Mask Splitter - Annotation tool and Neural Network

A lightweight data labeling and neural network training tool for splitting object segmentation masks into front/back (anterior/posterior) regions. Developed as part of the NSER-IBVS (Numerically Stable Efficient Reduced Image-Based Visual Servoing) system for quadrotor visual control.

Overview

This tool provides:

Interactive Labeling Tool: Split YOLO-generated segmentation masks into front and back regions with a single click
U-Net Based Mask Splitter Network: Train a neural network (~1.94M parameters) to automatically predict front/back segmentation from RGB images and vehicle masks
Inference Pipeline: Deploy trained models for real-time mask splitting

The mask splitter addresses the problem of unstable keypoint ordering in visual servoing by determining the orientation of detected objects, enabling consistent feature point correspondence across frames.
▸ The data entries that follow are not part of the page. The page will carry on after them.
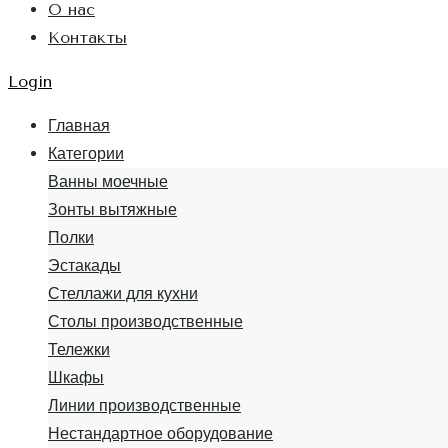
О нас
Контакты
Login
Главная
Категории
Ванны моечные
Зонты вытяжные
Полки
Эстакады
Стеллажи для кухни
Столы производственные
Тележки
Шкафы
Линии производственные
Нестандартное оборудование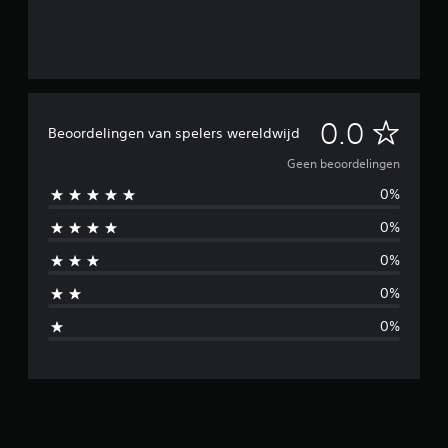
G
0.0
Beoordelingen van spelers wereldwijd
e
Geen beoordelingen
0%
e
0%
n
0%
b
0%
e
0%
o
o
r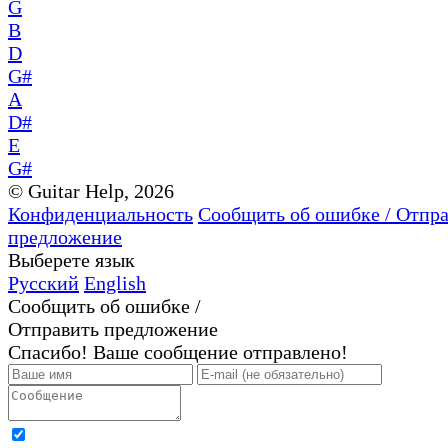
G
B
D
G#
A
D#
E
G#
© Guitar Help, 2026
Конфиденциальность
Сообщить об ошибке / Отпр
предложение
Выберете язык
Русский
English
Сообщить об ошибке /
Отправить предложение
Спасибо! Ваше сообщение отправлено!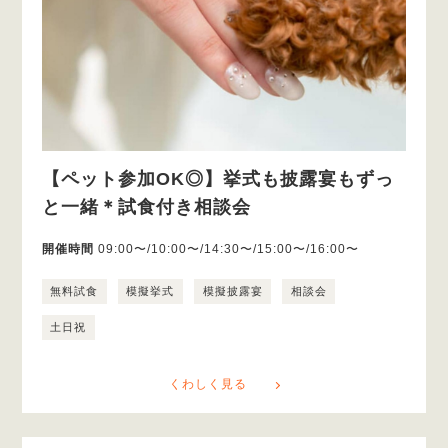
【ペット参加OK◎】挙式も披露宴もずっ
と一緒＊試食付き相談会
開催時間
09:00〜/10:00〜/14:30〜/15:00〜/16:00〜
無料試食
模擬挙式
模擬披露宴
相談会
土日祝
くわしく見る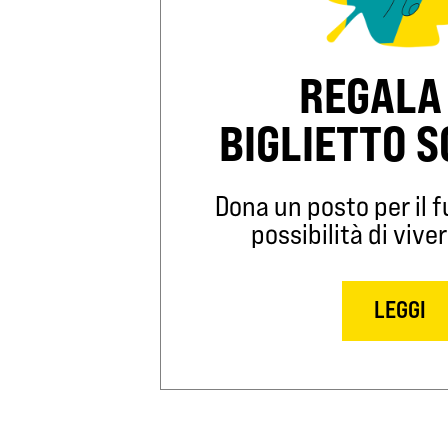
REGALA
BIGLIETTO 
Dona un posto per il fu
possibilità di viver
LEGGI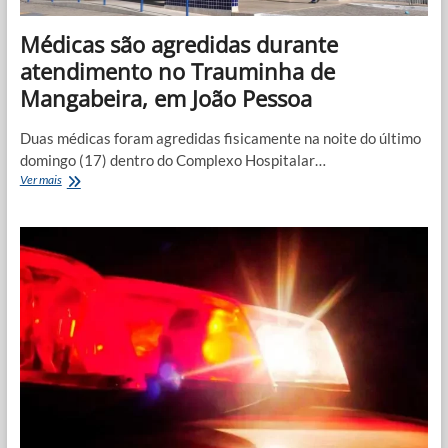
Médicas são agredidas durante
atendimento no Trauminha de
Mangabeira, em João Pessoa
Duas médicas foram agredidas fisicamente na noite do último
domingo (17) dentro do Complexo Hospitalar…
Médicas
Ver mais
são
agredidas
durante
atendimento
no
Trauminha
de
Mangabeira,
em
João
Pessoa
Try it online on Hugging Face spaces brittleru/mask-splitter-tool.

Architecture

The network uses a U-Net style encoder-decoder architecture:

Component	Description
Input	4-channel tensor (RGB + binary mask) at 360x640 resolution
Encoder	Progressive downsampling through 3 stages (32 → 64 → 128 → 256 channels)
Attention	Spatial attention mechanism on the mask channel for feature modulation
Decoder	Transposed convolutions with skip connections from encoder
Output	2-channel output (front mask, back mask)
Regularization	Dropout in deeper layers, BatchNorm throughout
Parameters	~1.94M trainable parameters

Model Specifications

Specification	Value
Input Resolution	360 x 640 pixels
Input Channels	4 (RGB + binary mask)
Output Channels	2 (front mask, back mask)
Base Channels	32
Encoder Stages	3 (32 → 64 → 128 → 256)
Total Parameters	~1.94M
Recommended GPU Memory	≥4GB
Inference Time (GPU)	~5-10ms per frame

Loss Function

The training uses a specialized PartitionLoss with three components:

L_total = α * L_individual + β * L_partition + γ * (L_overlap + L_coverage)

Component	Description
`L_individual`	BCE loss for front and back mask supervision
`L_partition`	MSE ensuring front + back = original mask
`L_overlap`	Penalty for overlapping predictions
`L_coverage`	Penalty for missing or excess coverage

Loss weights are scheduled during training: starting at (α=0.9, β=0.05, γ=0.05) and ending at (α=0.4, β=0.4, γ=0.2).

Installation

Requirements: Python 3.10+, CUDA-capable GPU recommended

Option 1: Install as standalone

# Clone the repository
git clone git@github.com:SpaceTime-Vision-Robotics-Laboratory/mask-splitter.git
cd mask-splitter

# Create virtual environment
python3 -m venv ./venv
source ./venv/bin/activate

# Install dependencies
python -m pip install -r requirements.txt

# Install package in development mode
python -m pip install -e .

Option 2: Install as git submodule

git submodule add git@github.com:SpaceTime-Vision-Robotics-Laboratory/mask-splitter.git external/mask_splitter
git submodule update --init --recursive

python -m pip install -e ./external/mask_splitter

Dependencies

Core dependencies (See requirements.txt).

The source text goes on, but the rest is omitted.